Dylan Skinner Blog

"We learn the rope of life by untying its knots."

- Jean Toomer

Knot theory is a branch of topology that studies the properties of mathematical knots. In this blog post, we will briefly explore the basics of knot theory and define some common terms used in the field. This blog post is a high level introduction to knot theory that is meant to not only be accessible to a general audience, but also prepare you for more advanced topics in knot theory that I will cover in subsequent blog posts.

Introduction to Knot Theory

When a non-mathematician thinks of a knot, they typically think about taking a piece of string and tying the two ends together in some specific way. In mathematics, knots are thought of differently. Instead of taking a piece of string and tying the two ends together, a mathematical knot can be thought of by taking the two ends of a necklace, tying a knot in the middle of the necklace, and then clasping the two ends together. This results in a knotted loop where the only way to untangle the knot in the middle of the necklace is to cut the necklace and remove the knot. Put another way, a knot is a knotted loop of string except that we think of the string as having no thickness, and its cross-section being a single point [1]. Similarly, a link is a collection of multiple knots linked together.

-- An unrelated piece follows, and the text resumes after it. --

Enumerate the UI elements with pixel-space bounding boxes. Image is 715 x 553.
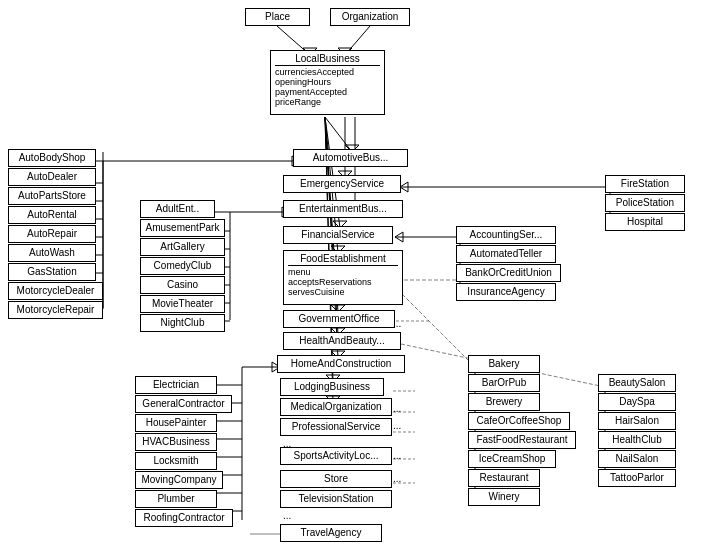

An important idea in knot theory is that there is no distinction between any particular configuration of a knot. In other words, if you take a knot and deform it in some way without passing it through itself or by cutting the string, the resulting knot is thought of as being the same as the original one. But, one problem arises from this idea. How can we tell when two different-looking knots are equivalent?

Before looking at the mathematical equivalence of knots, it is important to understand a few key terms. The first is projection. Knots live in three-dimensional space. However, it is often convenient to describe them using two-dimensional pictures. These two-dimensional pictures are obtained by projecting the three-dimensional knot onto a two-dimensional plane. If you were to take two 'different' projections of the same knot to a plane and create a model of one of those projections out of string, you should be able to rearrange the string into the second projection without cutting the string. This idea of rearranging the string in 3-dimensional space is something knot theorists call an ambient isotopy. Ambient refers to the fact that the string is being deformed in three-dimensional space, and isotopy the deformation of the string. When deforming a knot projection, knot theorists use the term planar isotopy, with planar referring to the fact that the knot is only being deformed within the projection plane.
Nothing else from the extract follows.